Damit wir uns nicht falsch verstehen: Das Problem mit dem Halluzinieren betrifft durch die Bank die gesamte generative KI, dies ist und bleibt ihr Geburtsfehler. Und zwar auch noch zwei Jahre nach dem "Big Bang" der großen, Transformer-getriebenen Sprachmodelle, dem Erscheinen von ChatGPT. Gleiches gilt für die 80/20-Problematik, dass eben nur Fachmenschen zweifelsfrei sagen können, was denn da tatsächlich falsch ist – oder man einen größeren Rechercheaufwand betreiben müsste, um Fehler auszuschließen. Eine gewisse Gegenströmung gibt es hier bereits – sowohl aufseiten der Nutzer, die schon nach Auswegen suchen, AI Overviews nicht angezeigt zu bekommen, als auch bei professionellen Inhalteerstellern. Die durften kürzlich miterleben, dass auch Apples KI-Übersichten für Benachrichtigungen zu äußerst merkwürdigen Outputs neigen können – die längst nicht mehr nur lustig sind. Auch hier das typische Bild: Viel generativer Content, der stimmt, plus den einen, klitzekleinen, aber schwerwiegenden Fehler, den man dann überliest. Ein "Good enough"-Produkt geht anders, denn wer soll sich bitte auf so etwas verlassen?

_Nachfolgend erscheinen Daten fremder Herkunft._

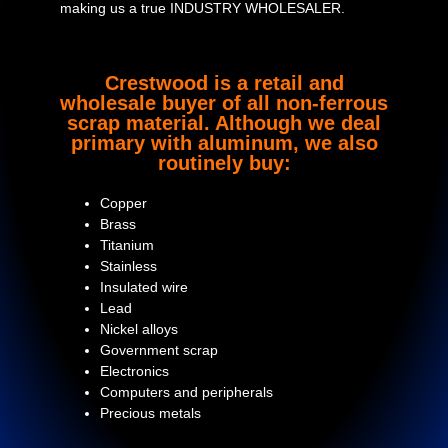
making us a true INDUSTRY WHOLESALER.
Crestwood is a retail and
wholesale buyer of all non-ferrous
scrap material. Although we deal
primary with aluminum, we also
routinely buy:
Copper
Brass
Titanium
Stainless
Insulated wire
Lead
Nickel alloys
Government scrap
Electronics
Computers and peripherals
Precious metals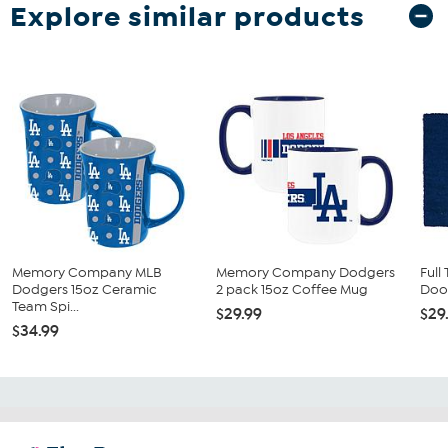
Explore similar products
Memory Company MLB
Memory Company Dodgers
Full
Dodgers 15oz Ceramic
2 pack 15oz Coffee Mug
Door
Team Spi...
$29.99
$29
$34.99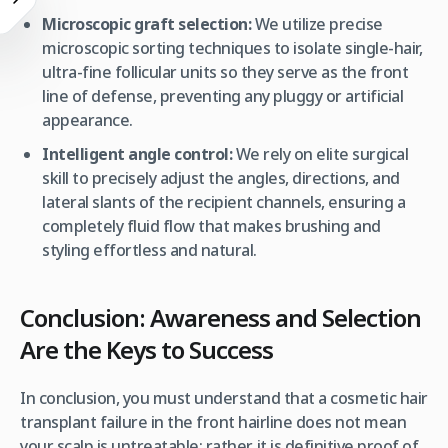
Microscopic graft selection:
We utilize precise
microscopic sorting techniques to isolate single-hair,
ultra-fine follicular units so they serve as the front
line of defense, preventing any pluggy or artificial
appearance.
Intelligent angle control:
We rely on elite surgical
skill to precisely adjust the angles, directions, and
lateral slants of the recipient channels, ensuring a
completely fluid flow that makes brushing and
styling effortless and natural.
Conclusion: Awareness and Selection
Are the Keys to Success
In conclusion, you must understand that a cosmetic hair
transplant failure in the front hairline does not mean
your scalp is untreatable; rather, it is definitive proof of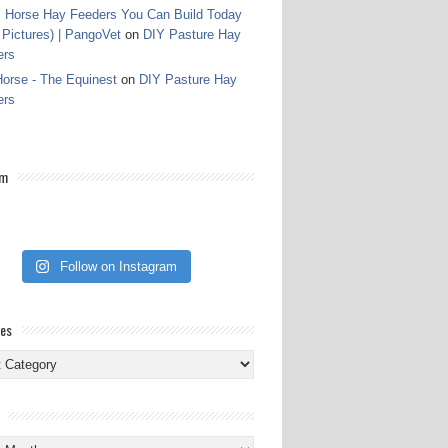
 Horse Hay Feeders You Can Build Today
 Pictures) | PangoVet
on
DIY Pasture Hay
ers
orse - The Equinest
on
DIY Pasture Hay
ers
am
Follow on Instagram
ies
ies
s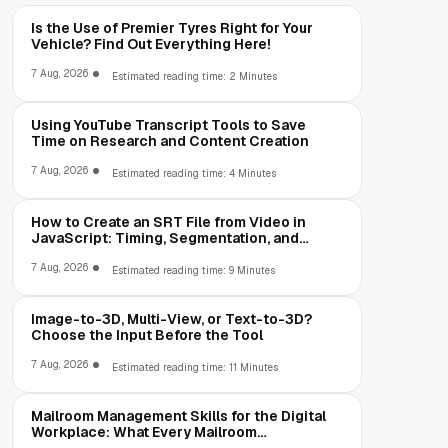
Is the Use of Premier Tyres Right for Your
Vehicle? Find Out Everything Here!
7 Aug, 2026
Estimated reading time: 2 Minutes
Using YouTube Transcript Tools to Save
Time on Research and Content Creation
7 Aug, 2026
Estimated reading time: 4 Minutes
How to Create an SRT File from Video in
JavaScript: Timing, Segmentation, and
Validation
7 Aug, 2026
Estimated reading time: 9 Minutes
Image-to-3D, Multi-View, or Text-to-3D?
Choose the Input Before the Tool
7 Aug, 2026
Estimated reading time: 11 Minutes
Mailroom Management Skills for the Digital
Workplace: What Every Mailroom
Professional Should Learn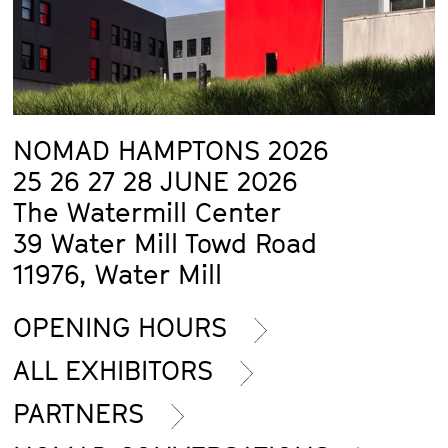
NOMAD HAMPTONS 2026
25 26 27 28 JUNE 2026
The Watermill Center
39 Water Mill Towd Road
11976, Water Mill
OPENING HOURS
ALL EXHIBITORS
PARTNERS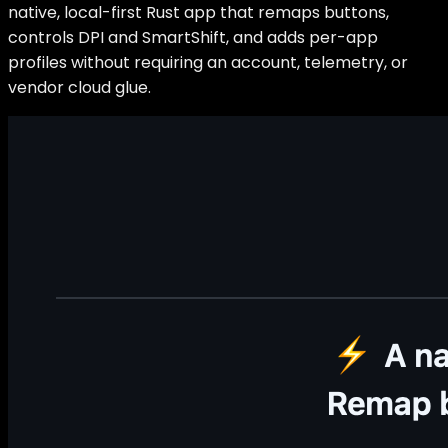
native, local-first Rust app that remaps buttons,
controls DPI and SmartShift, and adds per-app
profiles without requiring an account, telemetry, or
vendor cloud glue.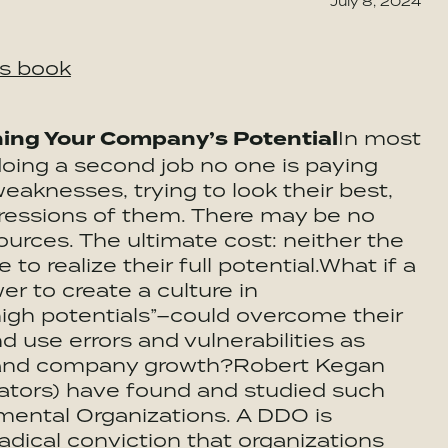
July 8, 2024
is book
hing Your Company’s Potential
In most
doing a second job no one is paying
eaknesses, trying to look their best,
ressions of them. There may be no
urces. The ultimate cost: neither the
 to realize their full potential.What if a
r to create a culture in
“high potentials”–could overcome their
d use errors and vulnerabilities as
l and company growth?Robert Kegan
rators) have found and studied such
ental Organizations. A DDO is
adical conviction that organizations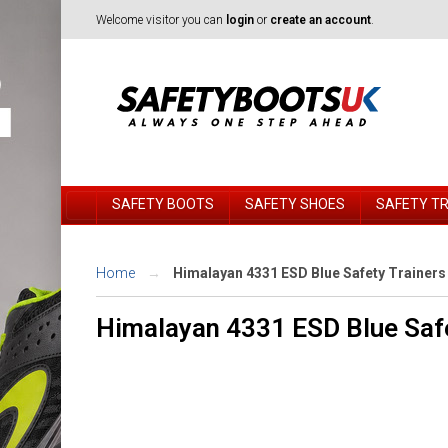
Welcome visitor you can
login
or
create an account
.
SAFETY BOOTS
SAFETY SHOES
SAFETY T
Home
Himalayan 4331 ESD Blue Safety Trainers
Himalayan 4331 ESD Blue Safe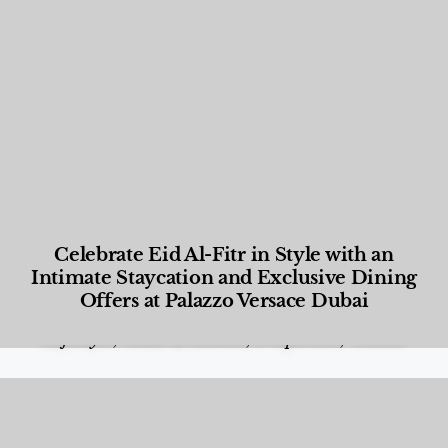
Celebrate Eid Al-Fitr in Style with an
Intimate Staycation and Exclusive Dining
Offers at Palazzo Versace Dubai
Food and Beverage
,
Gastronomy
,
Hotels
,
Hotels
,
Lifestyle
,
News & Events
,
Properties
,
Travel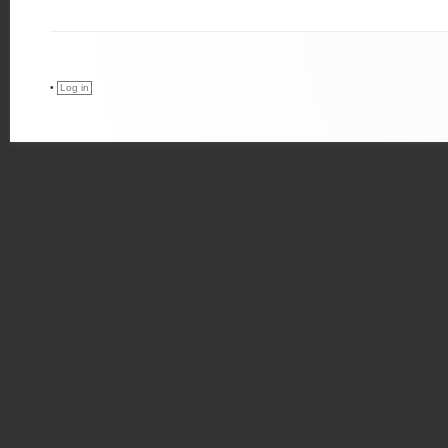
•
Log in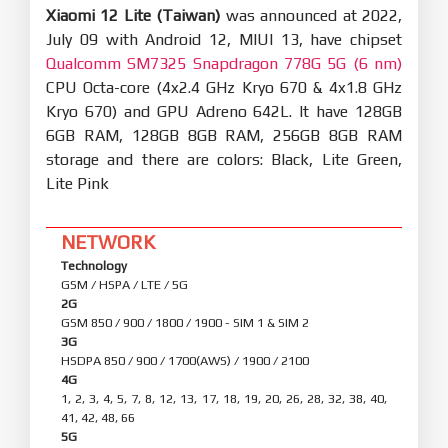
Xiaomi 12 Lite (Taiwan)
was announced at 2022,
July 09 with Android 12, MIUI 13, have chipset
Qualcomm SM7325 Snapdragon 778G 5G (6 nm)
CPU Octa-core (4x2.4 GHz Kryo 670 & 4x1.8 GHz
Kryo 670) and GPU Adreno 642L. It have 128GB
6GB RAM, 128GB 8GB RAM, 256GB 8GB RAM
storage and there are colors: Black, Lite Green,
Lite Pink
NETWORK
Technology
GSM / HSPA / LTE / 5G
2G
GSM 850 / 900 / 1800 / 1900 - SIM 1 & SIM 2
3G
HSDPA 850 / 900 / 1700(AWS) / 1900 / 2100
4G
1, 2, 3, 4, 5, 7, 8, 12, 13, 17, 18, 19, 20, 26, 28, 32, 38, 40,
41, 42, 48, 66
5G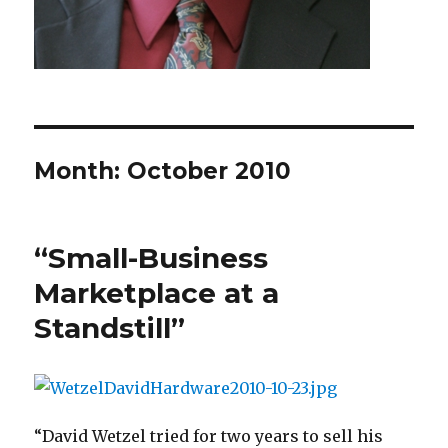
Month: October 2010
“Small-Business
Marketplace at a
Standstill”
“David Wetzel tried for two years to sell his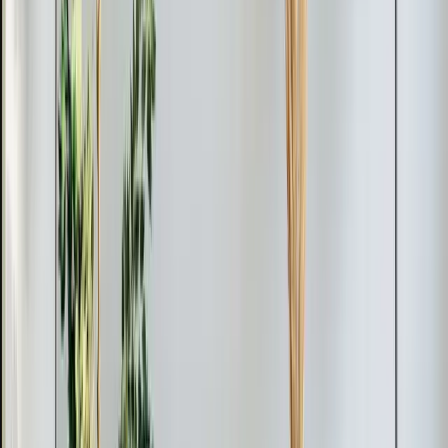
Multi-zone installations take longer depending on the
number of indoor units, but most residential jobs wrap
up in one to two days.
Why Homeowners Choose Us for Mini-Splits
Getting a mini-split right comes down to proper sizing
and placement. An undersized unit won't keep up with a
Triangle summer. An oversized unit short-cycles,
creates humidity problems, and wastes energy. Our
techs perform a load calculation for each space to
match the equipment to the actual cooling and heating
demand.
Element Service Group
has installed mini-splits across
Apex, Cary, Raleigh, Durham, Holly Springs, and
Fuquay-Varina
. We're veteran-owned, backed by over
700 five-star reviews, and we handle the full job from
estimate through installation and testing.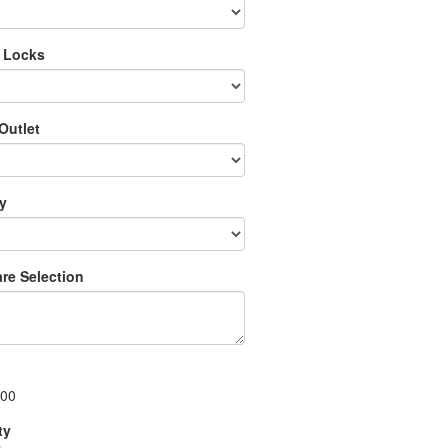
 Locks
Outlet
ry
re Selection
.00
ty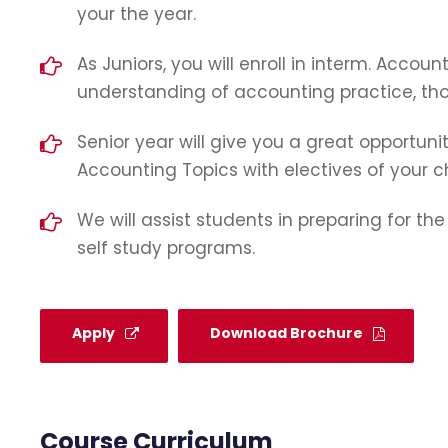
your the year.
As Juniors, you will enroll in interm. Accoun
understanding of accounting practice, thoe
Senior year will give you a great opportunit
Accounting Topics with electives of your c
We will assist students in preparing for th
self study programs.
Apply
Download Brochure
Course Curriculum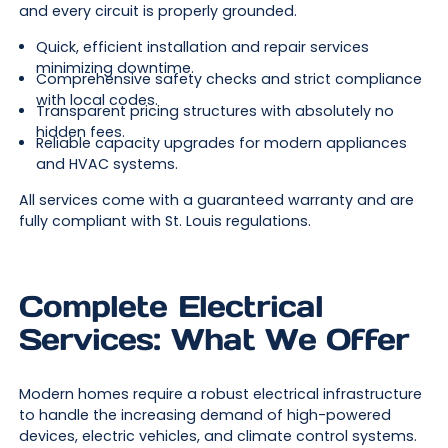
and every circuit is properly grounded.
Quick, efficient installation and repair services
minimizing downtime.
Comprehensive safety checks and strict compliance
with local codes.
Transparent pricing structures with absolutely no
hidden fees.
Reliable capacity upgrades for modern appliances
and HVAC systems.
All services come with a guaranteed warranty and are
fully compliant with St. Louis regulations.
Complete Electrical
Services: What We Offer
Modern homes require a robust electrical infrastructure
to handle the increasing demand of high-powered
devices, electric vehicles, and climate control systems.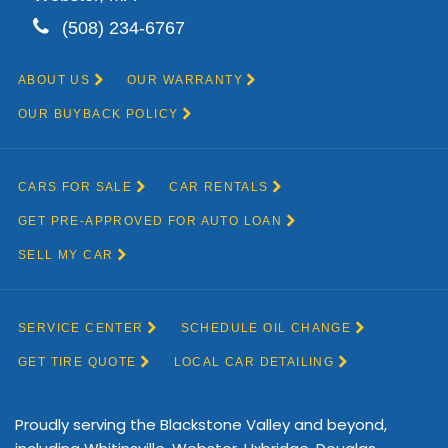
Proudly serving the Blackstone Valley and beyond,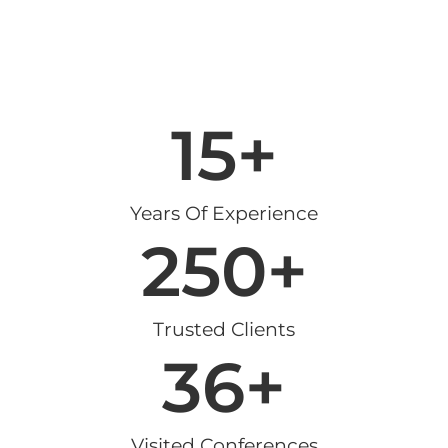
15
+
Years Of Experience
250
+
Trusted Clients
36
+
Visited Conferences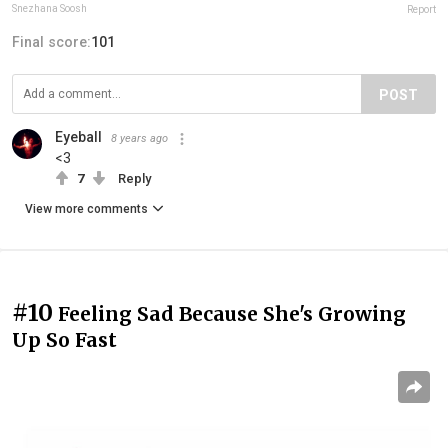
Snezhana Soosh
Report
Final score:
101
POST
Eyeball
8 years ago
<3
7
Reply
View more comments
#10
Feeling Sad Because She's Growing
Up So Fast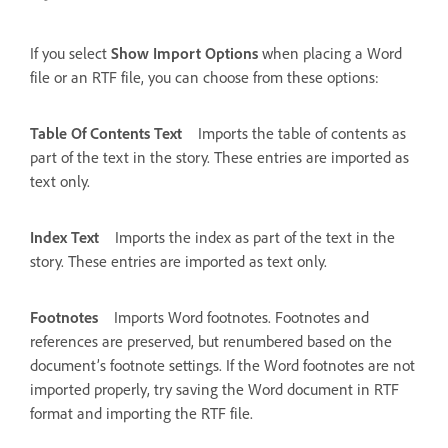
If you select
Show Import Options
when placing a Word
file or an RTF file, you can choose from these options:
Table Of Contents Text
Imports the table of contents as
part of the text in the story. These entries are imported as
text only.
Index Text
Imports the index as part of the text in the
story. These entries are imported as text only.
Footnotes
Imports Word footnotes. Footnotes and
references are preserved, but renumbered based on the
document’s footnote settings. If the Word footnotes are not
imported properly, try saving the Word document in RTF
format and importing the RTF file.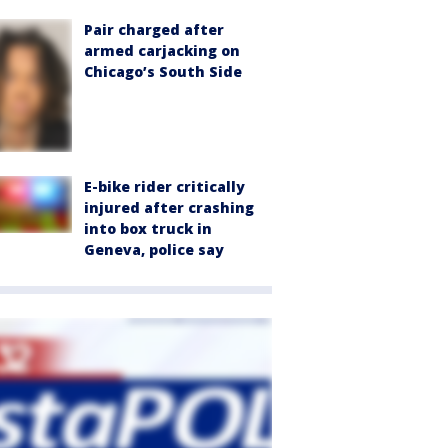
Pair charged after
armed carjacking on
Chicago’s South Side
E-bike rider critically
injured after crashing
into box truck in
Geneva, police say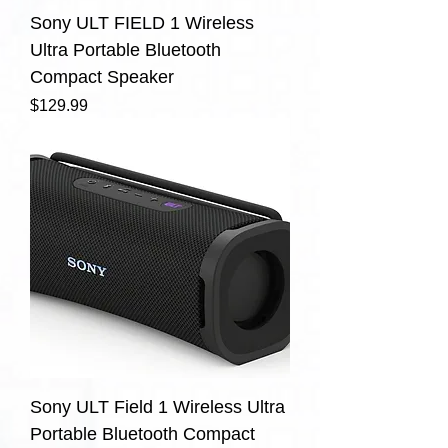
Sony ULT FIELD 1 Wireless
Ultra Portable Bluetooth
Compact Speaker
Price
$129.99
Sony ULT Field 1 Wireless Ultra
Portable Bluetooth Compact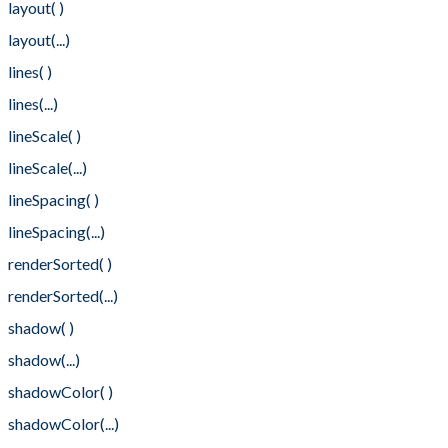
layout( )
layout(...)
lines( )
lines(...)
lineScale( )
lineScale(...)
lineSpacing( )
lineSpacing(...)
renderSorted( )
renderSorted(...)
shadow( )
shadow(...)
shadowColor( )
shadowColor(...)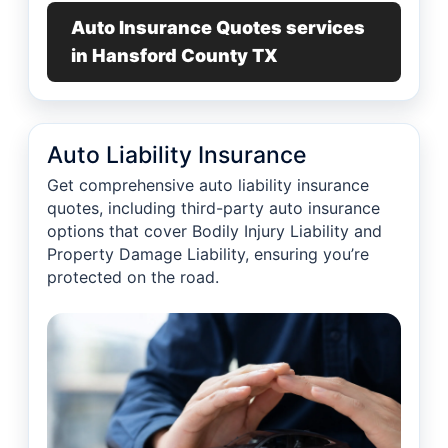
Auto Insurance Quotes services
in Hansford County TX
Auto Liability Insurance
Get comprehensive auto liability insurance
quotes, including third-party auto insurance
options that cover Bodily Injury Liability and
Property Damage Liability, ensuring you’re
protected on the road.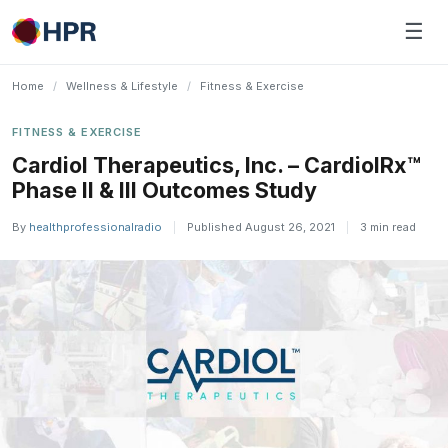
Skip
☰
to
content
Home
/
Wellness & Lifestyle
/
Fitness & Exercise
FITNESS & EXERCISE
Cardiol Therapeutics, Inc. – CardiolRx™
Phase II & III Outcomes Study
By
healthprofessionalradio
|
Published August 26, 2021
|
3 min read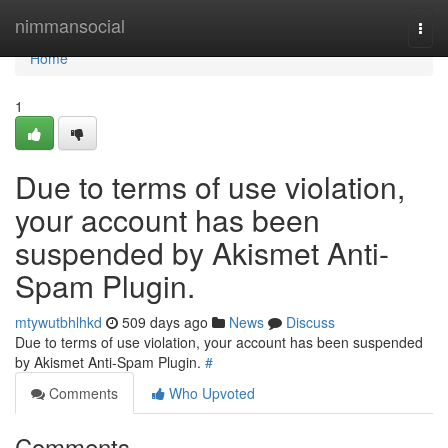
Home
nimmansocial
Togg
navi
Home
1
Due to terms of use violation,
your account has been
suspended by Akismet Anti-
Spam Plugin.
mtywutbhlhkd
509 days ago
News
Discuss
Due to terms of use violation, your account has been suspended
by Akismet Anti-Spam Plugin.
#
Comments
Who Upvoted
Comments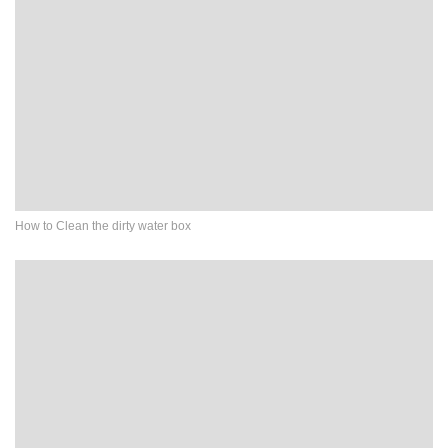
How to Clean the dirty water box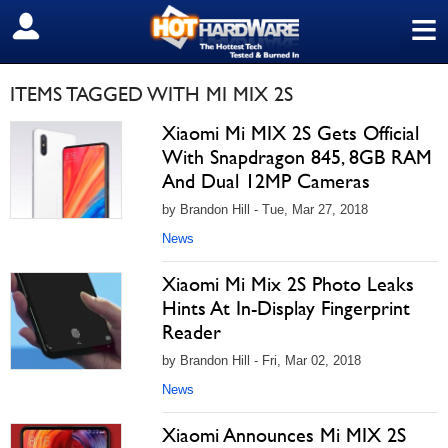
≡
SIGN OUT
ITEMS TAGGED WITH MI MIX 2S
Xiaomi Mi MIX 2S Gets Official
With Snapdragon 845, 8GB RAM
And Dual 12MP Cameras
by Brandon Hill - Tue, Mar 27, 2018
News
Xiaomi Mi Mix 2S Photo Leaks
Hints At In-Display Fingerprint
Reader
by Brandon Hill - Fri, Mar 02, 2018
News
Xiaomi Announces Mi MIX 2S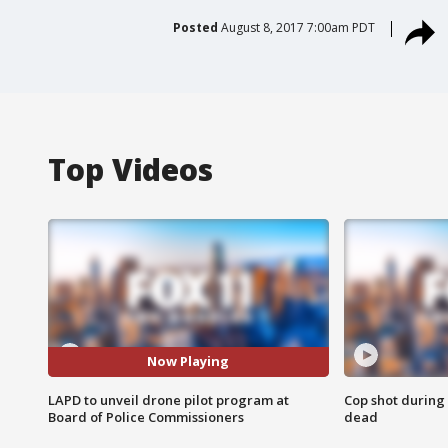
Posted
August 8, 2017 7:00am PDT
Top Videos
Now Playing
LAPD to unveil drone pilot program at
Cop shot during 
Board of Police Commissioners
dead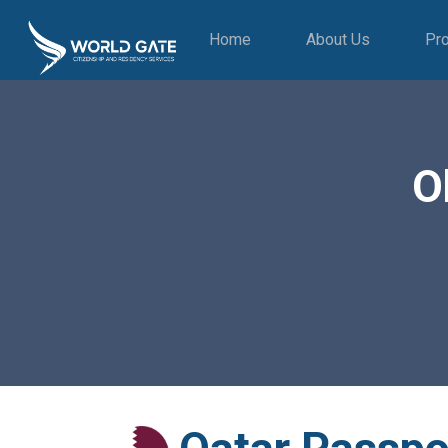
Home
About Us
Pr
O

Eine echte Lösung für das Problem habe ich nicht. Doch, vielleicht eine: Wie wäre es einmal damit, Funktionen mit hohem Risiko nicht gleich auf größere Teile der Menschheit loszulassen? Wie war das noch mit der Risikoabschätzung im AI Act der EU? Aber selbst dann: Apple bekam von der Börse und Beobachtern massiv auf die Nase, weil der Konzern sich für die Einführung von Apple Intelligence gefühlt so viel Zeit ließ, auch jetzt noch nicht alle angekündigten Funktionen ausgerollt hat. Und was passiert? Auch dieses "Zeit nehmen" reichte nicht aus. Natürlich wird alles fein säuberlich als Beta gekennzeichnet oder gar als "Experiment", auf das sich die Nutzerschaft nicht verlassen soll.

Doch warum wird es dann überhaupt herausgehauen? Die Gefahr ist groß, dass Falschinformationen aus vertrauenerweckenden Quellen (Apple, Googles Suchmaschine) eben für bare Münze genommen werden – und es zu echten Unfällen im Umgang mit diesen Inhalten kommt. Vielleicht fangen Leute ja deshalb damit an, YouTube und TikTok als Suchmaschine zu verwenden. Nur: Auch die werden längst mit KI-Müll geflutet. Der Geist Alan Turings stehe uns im kommenden Jahr bei.